After witnessing the human toll and interviewing officials on both sides, including the president of the Houthi rebels who control much of Yemen, I find the American and Saudi role in this conflict to be unconscionable. The Houthis are repressive and untrustworthy, but this is not a reason to bomb and starve Yemeni children.

What is most infuriating is that the hunger is caused not by drought or extreme weather, but by cynical and failed policies in Riyadh and Washington. The starvation does not seem to be an accidental byproduct of war, but rather a weapon in it [bold mine-DL]. Saudi Arabia and the United Arab Emirates, backed by the United States, are trying to inflict pain to gain leverage over and destabilize the Houthi rebels. The reason: The Houthis are allied with Iran.

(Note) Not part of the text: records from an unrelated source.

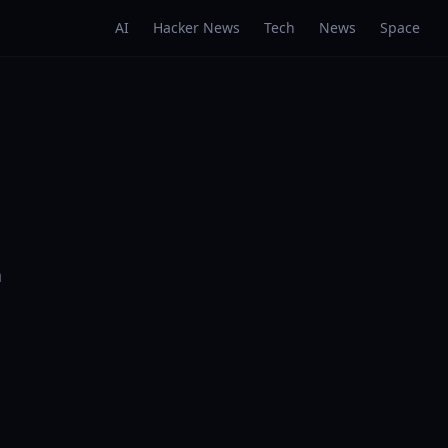
AI
Hacker News
Tech
News
Space
a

There is no question that the Saudi coalition has been using starvation as a weapon in its war on Yemen, and that by itself should give us a good enough reason to cut off all support to their war effort. It shouldn’t matter whether we consider the Saudis and Emiratis to be our “allies” (they’re not) or whether Iran is significantly involved in the conflict (it isn’t). It should be taken as a given that our government shouldn’t be party to or complicit in crimes against humanity, but each day that the U.S. continues support for this war that is exactly what is happening. When the Senate debates whether U.S. participation in the war should continue, it is also debating whether the U.S. should continue to participate in these crimes against the people of Yemen. The answer is an obvious no, and it is a national disgrace that the debate wasn’t settled long ago.

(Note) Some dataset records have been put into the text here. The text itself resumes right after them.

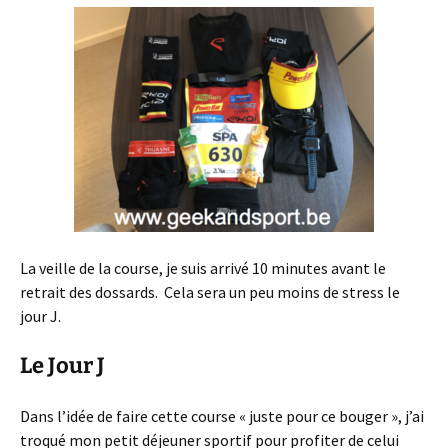
La veille de la course, je suis arrivé 10 minutes avant le
retrait des dossards. Cela sera un peu moins de stress le
jour J.
Le Jour J
Dans l’idée de faire cette course « juste pour ce bouger », j’ai
troqué mon petit déjeuner sportif pour profiter de celui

The report is very well done. Kristof acknowledges the abuses and war crimes of all parties, including the Houthi recruitment of child soldiers and arbitrary detention and torture of critics. His reporting confirms what I have read in the accounts of Yemeni activists, aid workers, and U.N. officials, and it backs up what I have been saying about the war and the humanitarian crisis for a long time. All of this makes clear that our government’s support for and involvement in this war is indefensible, and it ought to end at once. More important, the report talks about the victims of the Saudi coalition’s crime of mass starvation and tells some of their stories that are almost never heard outside the country. This is one of those victims:

He is an eight-year-old boy who is starving and has limbs like sticks, but Yaqoob Walid doesn’t cry or complain. He gazes stolidly ahead, tuning out everything, for in late stages of starvation the human body focuses every calorie simply on keeping the organs functioning.

Yaqoob arrived unconscious at Al Sadaqa Hospital here, weighing just over 30 pounds. He has suffered complications, and doctors say that it is unclear he will survive and that if he does he may suffer permanent brain damage.

The war has already done long-term damage to the health and development of an entire generation of Yemeni children. Beyond the danger of massive loss of life from famine, Yemen will be living with the wounds of this war for years and decades to come. Kristof makes clear that most of the civilian deaths come from Saudi coalition bombings and the effects of their blockade and economic war:

Still, the civilian loss of life has overwhelmingly been caused not by the Houthis but by Saudi Arabia, the United Arab Emirates and America, through both bombings and starvation.

The Saudi coalition backed by our government has done the most damage to the country and it bears the greatest responsibility for the humanitarian crisis. The U.S. shares in that responsibility because our government has aided the coalition in its war and covers for their crimes. That was the message that the heads of five major humanitarian organizations delivered last week, and it is a message that every member of Congress and every American needs to hear as often as possible until it finally sinks in.